I personally would just start them at a lower temp, when you get them to near to your internal temp your looking for then give them a good sear, as far as sous vide I have never used one but maybe check out bearcarvers step by steps there might be some info there. good luck they will be some eats I bet!!


----------



## jceroli42 (May 23, 2019)

smokerjim said:


> I personally would just start them at a lower temp, when you get them to near to your internal temp your looking for then give them a good sear, as far as sous vide I have never used one but maybe check out bearcarvers step by steps there might be some info there. good luck they will be some eats I bet!!



Thanks, I'll be taking to pics as this is probably a once in a few years event... (unless I hit the megamillions)


----------



## smokerjim (May 23, 2019)

yea I know what you mean,


----------



## 6GRILLZNTN (May 23, 2019)

I'm a reverse sear fan myself.  I'd like to see a pic of that Waygu porterhouse!


----------



## scottma (May 24, 2019)

I now sous vide all of my steaks then sear in a cast iron grill pan directly on top of my charcoal chimney starter and they come out amazing.  Except for rib eyes.  I do not like the way they come out after their bath.  

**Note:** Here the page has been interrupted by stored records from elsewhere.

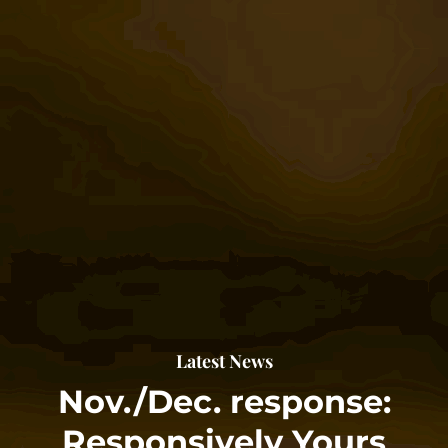
Latest News
Nov./Dec. response:
Responsively Yours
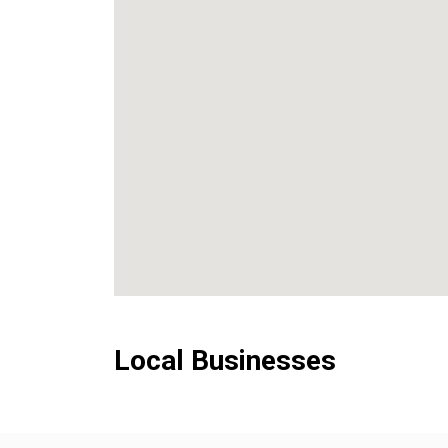
Local Businesses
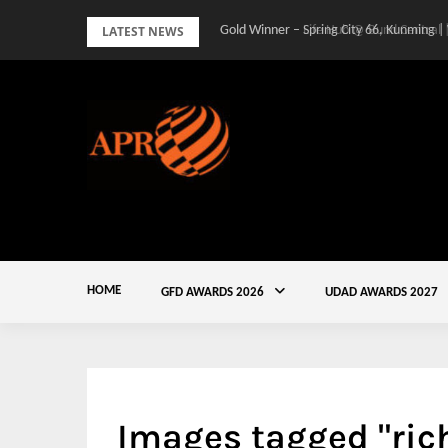
Skip
LATEST NEWS
Gold Winner – Spring City 66, Kunming |
to
content
HOME
GFD AWARDS 2026
UDAD AWARDS 2027
Images tagged "ri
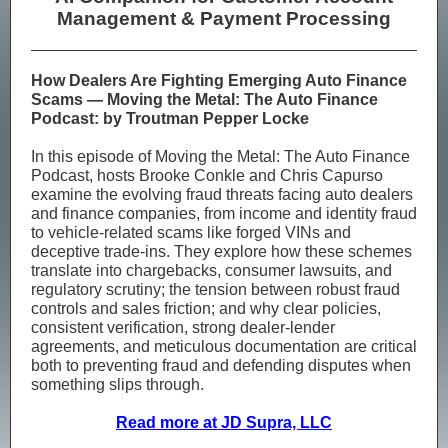
Management & Payment Processing
How Dealers Are Fighting Emerging Auto Finance
Scams — Moving the Metal: The Auto Finance
Podcast: by Troutman Pepper Locke
In this episode of Moving the Metal: The Auto Finance
Podcast, hosts Brooke Conkle and Chris Capurso
examine the evolving fraud threats facing auto dealers
and finance companies, from income and identity fraud
to vehicle-related scams like forged VINs and
deceptive trade-ins. They explore how these schemes
translate into chargebacks, consumer lawsuits, and
regulatory scrutiny; the tension between robust fraud
controls and sales friction; and why clear policies,
consistent verification, strong dealer-lender
agreements, and meticulous documentation are critical
both to preventing fraud and defending disputes when
something slips through.
Read more at JD Supra, LLC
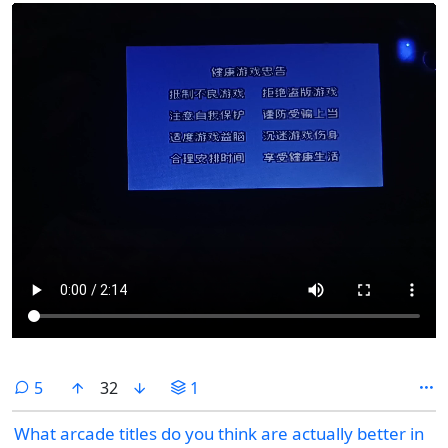
comments
5
32
1
What arcade titles do you think are actually better in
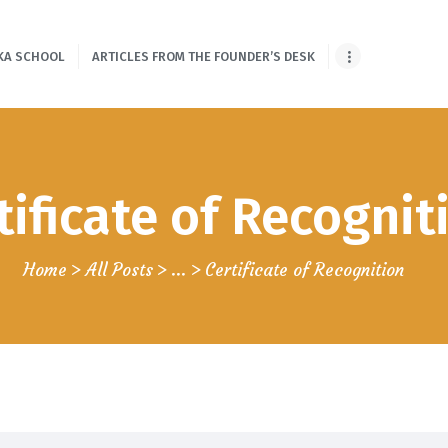
HOME
KA SCHOOL
ARTICLES FROM THE FOUNDER’S DESK
ONLINE SHLOKA
SCHOOL
ARTICLES FROM
tificate of Recognit
THE FOUNDER’S
DESK
Home
All Posts
...
Certificate of Recognition
GUEST
CONTRIBUTORS
PODCAST SHOWS
PROJECTS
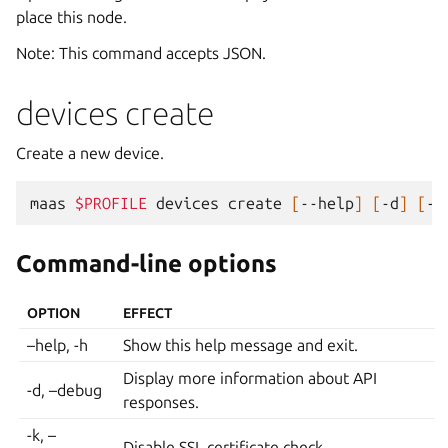
place this node.
Note: This command accepts JSON.
devices create
Create a new device.
maas
$PROFILE
devices
create
[
--help
]
[
-d
]
[
-k
Command-line options
OPTION
EFFECT
–help, -h
Show this help message and exit.
Display more information about API
-d, –debug
responses.
-k, –
Disable SSL certificate check.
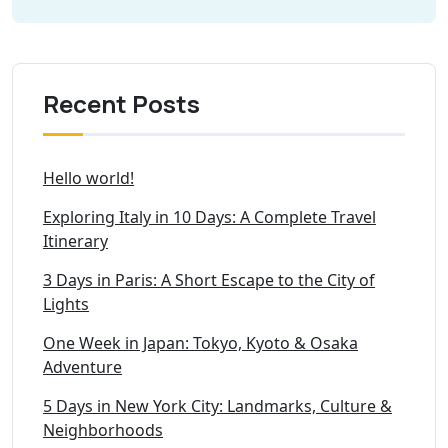
Recent Posts
Hello world!
Exploring Italy in 10 Days: A Complete Travel
Itinerary
3 Days in Paris: A Short Escape to the City of
Lights
One Week in Japan: Tokyo, Kyoto & Osaka
Adventure
5 Days in New York City: Landmarks, Culture &
Neighborhoods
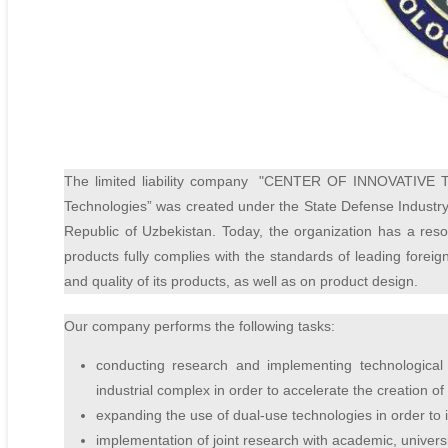
The limited liability company
"CENTER OF INNOVATIVE 
Technologies” was created under the State Defense Industry 
Republic of Uzbekistan. Today, the organization has a reso
products fully complies with the standards of leading forei
and quality of its products, as well as on product design.
Our company performs the following tasks:
conducting research and implementing technological 
industrial complex in order to accelerate the creation 
expanding the use of dual-use technologies in order to in
implementation of joint research with academic, universit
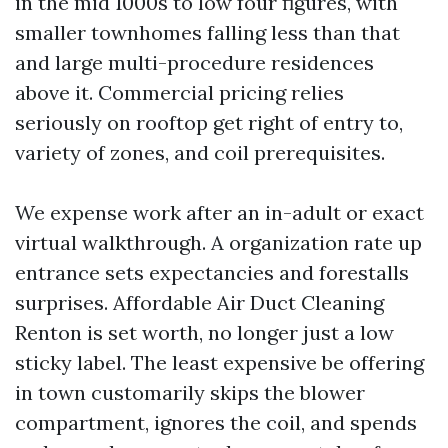
in the mid 1000s to low four figures, with
smaller townhomes falling less than that
and large multi-procedure residences
above it. Commercial pricing relies
seriously on rooftop get right of entry to,
variety of zones, and coil prerequisites.
We expense work after an in-adult or exact
virtual walkthrough. A organization rate up
entrance sets expectancies and forestalls
surprises. Affordable Air Duct Cleaning
Renton is set worth, no longer just a low
sticky label. The least expensive be offering
in town customarily skips the blower
compartment, ignores the coil, and spends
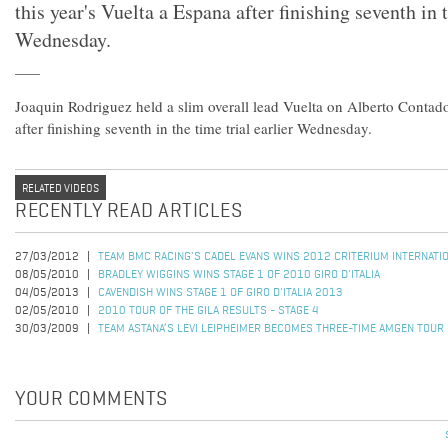
this year's Vuelta a Espana after finishing seventh in t
Wednesday.
Joaquin Rodriguez held a slim overall lead Vuelta on Alberto Contador
after finishing seventh in the time trial earlier Wednesday.
RELATED VIDEOS
RECENTLY READ ARTICLES
27/03/2012
TEAM BMC RACING'S CADEL EVANS WINS 2012 CRITERIUM INTERNATI
08/05/2010
BRADLEY WIGGINS WINS STAGE 1 OF 2010 GIRO D'ITALIA
04/05/2013
CAVENDISH WINS STAGE 1 OF GIRO D'ITALIA 2013
02/05/2010
2010 TOUR OF THE GILA RESULTS - STAGE 4
30/03/2009
TEAM ASTANA’S LEVI LEIPHEIMER BECOMES THREE-TIME AMGEN TOUR
YOUR COMMENTS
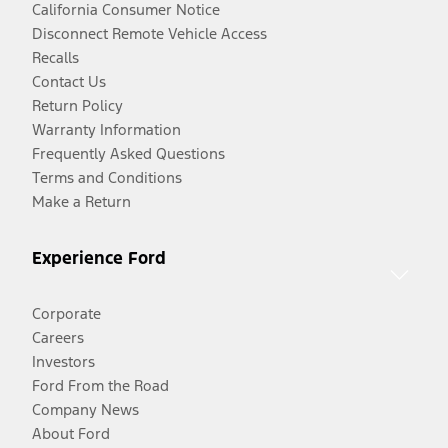
California Consumer Notice
Disconnect Remote Vehicle Access
Recalls
Contact Us
Return Policy
Warranty Information
Frequently Asked Questions
Terms and Conditions
Make a Return
Experience Ford
Corporate
Careers
Investors
Ford From the Road
Company News
About Ford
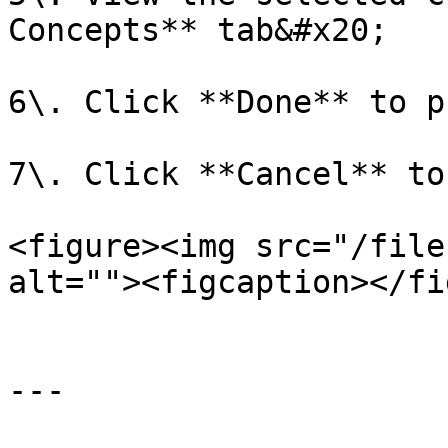
Concepts** tab&#x20;

6\. Click **Done** to p
7\. Click **Cancel** to
<figure><img src="/file
alt=""><figcaption></fi
---
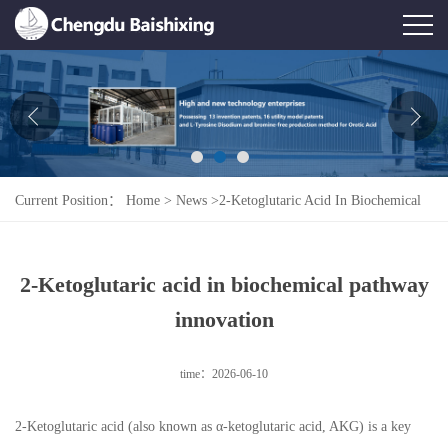
Home
About Us
News
Current Position：
Home
>
News
>
2-Ketoglutaric Acid In Biochemical
Product
Pathway Innovation
Honor
2-Ketoglutaric acid in biochemical pathway
Contact Us
innovation
Feedback
time：2026-06-10
2-Ketoglutaric acid (also known as α-ketoglutaric acid, AKG) is a key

I do think 131/132 is too high for "ultra rare"  you would be looking at 135ish after the sear.


----------



## jceroli42 (May 26, 2019)

Here we go with the Before/After Pics.

*The Cook*:
SV at 131* then sear.  The Waygu was seared on Cast Iron and others on grid.  Cooked perfectly to a rare-medrare.

*Review*:
Waygu - was great, but not AMAZING (and not worth the $ IMO) $9 p/ounce
Dry Aged - was the best and definitely worth it $3.5 p/oz.
Prime was really good $1.50 p/oz.


----------



## smokerjim (May 26, 2019)

looks delicous


----------